The above-mentioned mouse bite and undercut phenomena cause easily a short circuit of the power lines or a signal delay, and such problems in turn slow down the progress of electrode thinning and influence the advancement of high-resolution products. In addition, when the undercut exists in the electrode, a disconnection of the electrode may arise easily, leading to lowered performances of the electronic product, such as dark spots in an LCD or OLED display.
Past experience for solving the mouse bite problem in pure aluminum or aluminum alloy electrodes is changing the etching liquid. However, in case of the production line for mass production of variety products, this method requires changing a former conventional etching liquid during which the production of other products will be influenced, and also the re-verification and test of the etching liquid requires longer time.

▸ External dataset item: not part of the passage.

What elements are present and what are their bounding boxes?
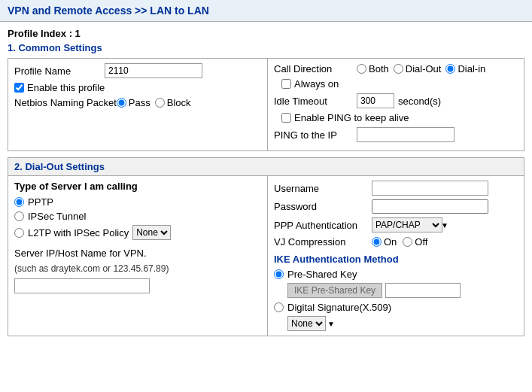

Furthermore, if the profile angle in the electrode is undesirable, it would result in a relatively large segment difference (a difference between the high and low planes of the thin film) upon lap-joints of the upper film layer and thus in disconnection problem which would influence the yield of the product. For example, such a situation is shown in the elliptic shape in FIG. 3. In FIG. 3, the profile angle is approximately between 70° C. and 80° C. resulting in a relatively large segment difference, which is volunerable to disconnection problem and influences the yield of the product.
Therefore, there is an urgent need for solving the existing mouse bite, undercut, undesirable profile angle, etc. in the prior art.